The mobile aspect of such systems is a huge draw for merchants who operate outside of traditional storefronts.

Aaron Slachter, president of the Tucson chapter of the nonprofit motorcycle club Fire and Iron, said it uses Square so it can accept credit cards from people wanting to make donations at fundraising events.

"It's been convenient," Slachter said. "You can accept money wherever you go."

The same rings true for farmers market vendor Valerie Smith, co-owner of Jack and the Bean Soup, a small Tucson business that sells pre-seasoned beans.

"It definitely makes a difference for us ... moreso than I thought it would," Smith said.

Customers who aren't carrying cash often end up purchasing when they find out she takes credit cards, Smith added. That wasn't the case before. She said customers used to say they had to go get cash, but many never returned.

Smith estimates about 20 percent of sales are paid for with credit cards. "It has made life easier for us," she said.

Accepting credit cards takes the hassle out of getting paid for services, said Greg Goldfarb, CEO and co-founder of Flint. "If you can't accept credit cards, you have to send an invoice to get paid. With the new breed of mobile apps, that whole head-ache goes away because you get paid on the spot."

The apps also provide analytical, accounting and marketing tools.

"It fundamentally chan-ges the game for these businesses," Goldfarb said, "because they're getting paid faster and can engage customers without doing a lot of extra work."

More and more small businesses are adopting mobile technology. A study by Constant Contact, a small-business advisory group, found that nearly one in five small businesses is using a mobile point-of-sale solution, and 18 percent use mobile apps to manage operations, like accounting.

"We've seen rapid growth," Flint's Goldfarb said. "The average transaction is north of $100 that people are running through the phone. What's exciting is these are meaningful transactions, not $8 hamburgers.

"It's cool to see."

"It fundamentally changes the game for these businesses."

Greg Goldfarb, CEO and co-founder of Flint

At a Glance

Credit card processing apps for smart phones and tablets are becoming more popular with freelance merchants and entrepreneurs. Here's some information about a few of them.


Requires a card reader, which is free, that plugs into the phone or tablet, and a free app.

Platforms: Apple and Android. Fees: 2.75 percent of each transaction, with no monthly fee. Or, merchants can pay $275 per month, with no transaction fees.

Payment: Deposited next business day. Receipt is immediately emailed to customer.

Contact: squareup.com


Does not require any additional hardware. Free app uses the phone's camera to scan the main numbers of the credit card. No data is stored on the phone.

Platforms: Apple. Will be available for Android later this year.

Fees: No monthly. Debit card transactions are 1.95 percent of the sale plus 20 cents. Credit card transactions are 2.95 percent plus 20 cents.

Payment: Deposited within two business days.
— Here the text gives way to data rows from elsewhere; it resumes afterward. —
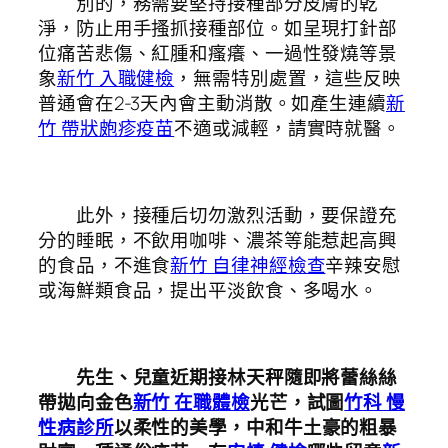
別的，務需要堅持接種部分皮膚的乾
淨，防止用手搔抓接種部位。如呈現打針部
位痛苦悲傷、紅腫和瘙癢、一過性發燒等景
象
新竹 入職健檢
，無需特別處置，這些反映
普通會在2-3天內會主動消散。如產生連續
新
竹 帶狀皰疹疫苗
不適或減輕，請實時就醫。
此外，接種后切勿激烈活動，要保證充
分的睡眠，不飲用咖啡、濃茶等能惹起高興
的食品，不進食
新竹 自律神經檢查
辛辣安慰
或海鮮類食品，提出平淡飲食、多喝水。
先生、兒童近期接林天秤隨即將蕾絲絲
帶拋向金色
新竹 在職體檢
光芒，試圖
竹科 慢
性病診所
以柔性的美學，中和牛土豪的粗暴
Receipt is emailed to the customer.

Contact: flint.com

Intuit GoPayment:

Requires a card reader and app. Both are free.

Platforms: Apple and Android.

Fees: There are two pricing models. The pay as you go option is 2.75 percent of each transaction, with no monthly fee. The pay monthly option is $12.95 a month with a 1.75 percent fee per transaction.

Payment: Next business day.

Tips from the BBB

Nick LaFleur, spokesman for the Better Business Bureau of Southern Arizona, offers the following advice to business owners:

• Read the fine print. You want to make sure that you're aware of the fees that are associated with these services so there's no surprises. 

• Do your research: There are many card-processing apps available for different smartphones. Businesses should make sure they're not only choosing the app that works best for their specific business, but also choosing a service provided by a stable and honest company that has a positive track record in the industry.